Or some links that break the operations down in simple words for folk like me, who barely scrape by in TFS as it is.
Thanks
Luther
August 28, 2020 at 3:58 pm
First, they both work great. There's nothing wrong with TFVC or Git. I would say that Git has really won the battle of which one to choose. Most new projects work with Git, even MS defaults new Azure DevOps projects to Git rather than TFVC.
TFS is the server product that does a lot. The version control protocol and system is TFVC. My complaints with it are that the tooling is clunky and cumbersome. The way it groups things together feels unintuitive to me. I find git makes more sense for simple flows and is easier to set up. It's also supported widely, and easily, on Windows, Linux, MacOS, and in lots of clients.
That being said, if you primarily work with MS stack tech, TFVC is fairly well integrated.
Note, I'm not a git expert. I still struggle with some concepts and myself into trouble at times, but I find it easier to get out of problem spaces than I do with TFVC, where I am even less of an expert.

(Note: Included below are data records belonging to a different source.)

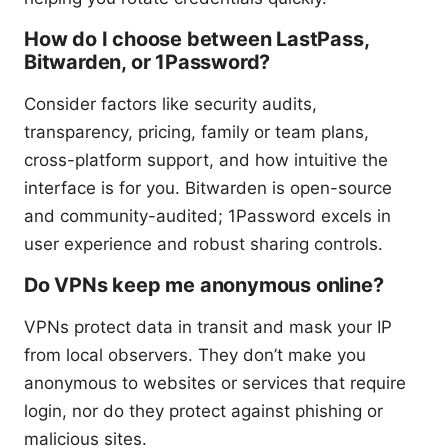
How do I choose between LastPass,
Bitwarden, or 1Password?
Consider factors like security audits,
transparency, pricing, family or team plans,
cross-platform support, and how intuitive the
interface is for you. Bitwarden is open-source
and community-audited; 1Password excels in
user experience and robust sharing controls.
Do VPNs keep me anonymous online?
VPNs protect data in transit and mask your IP
from local observers. They don’t make you
anonymous to websites or services that require
login, nor do they protect against phishing or
malicious sites.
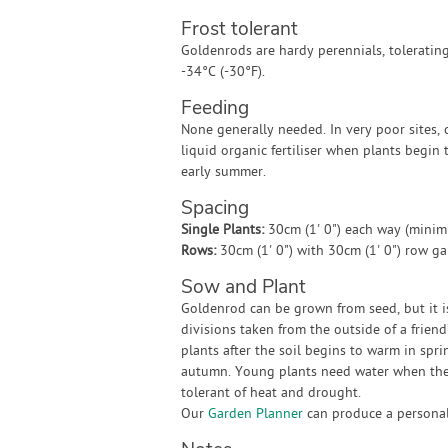
Frost tolerant
Goldenrods are hardy perennials, tolerating
-34°C (-30°F).
Feeding
None generally needed. In very poor sites, 
liquid organic fertiliser when plants begin 
early summer.
Spacing
Single Plants:
30cm (1' 0") each way (mini
Rows:
30cm (1' 0") with 30cm (1' 0") row g
Sow and Plant
Goldenrod can be grown from seed, but it is
divisions taken from the outside of a frien
plants after the soil begins to warm in spri
autumn. Young plants need water when they
tolerant of heat and drought.
Our
Garden Planner
can produce a personali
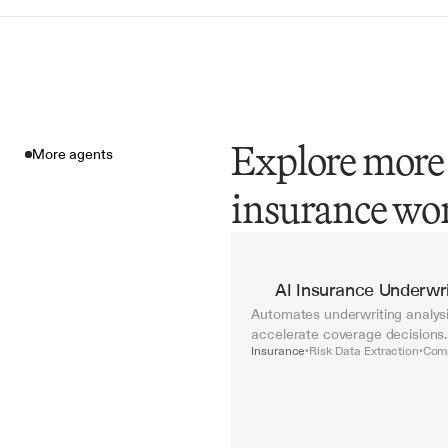
Explore more 
More agents
insurance wo
More agents
AI Insurance Underwri
Automates underwriting analysis
accelerate coverage decisions.
Insurance
Risk Data Extraction
Comp
•
•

In my career, I've used professionally, these:
I've demo'd and played with mercurial as well.
For the most part, these all do the same thing. The way they do it, in terms of human interaction, is what mostly varies. The idea of how we version files doesn't change much.
August 28, 2020 at 5:13 pm
Good to know, and a nice summary explanation. Thank you. Looks like I still have much more to try out and learn, which is a good thing.
September 1, 2020 at 7:13 am
The summary offered is not strictly true, in that a pull request does not necessarily involve two different branches, merely the incorporation of work after code review into a single branch.
September 1, 2020 at 2:39 pm
Common practice. We don't have pull requests at my current employers (though we use a mixture of git and TFS) but at my last place we did use pull requests but we were not permitted to use feature branches (apart from DEV and MASTER). All work was done on the DEV branch and only when all code reviews etc. had been completed was DEV merged to MASTER.
September 1, 2020 at 3:24 pm
Interesting. I can't find any doc on it, even the git-scm docs for pull-request use branches.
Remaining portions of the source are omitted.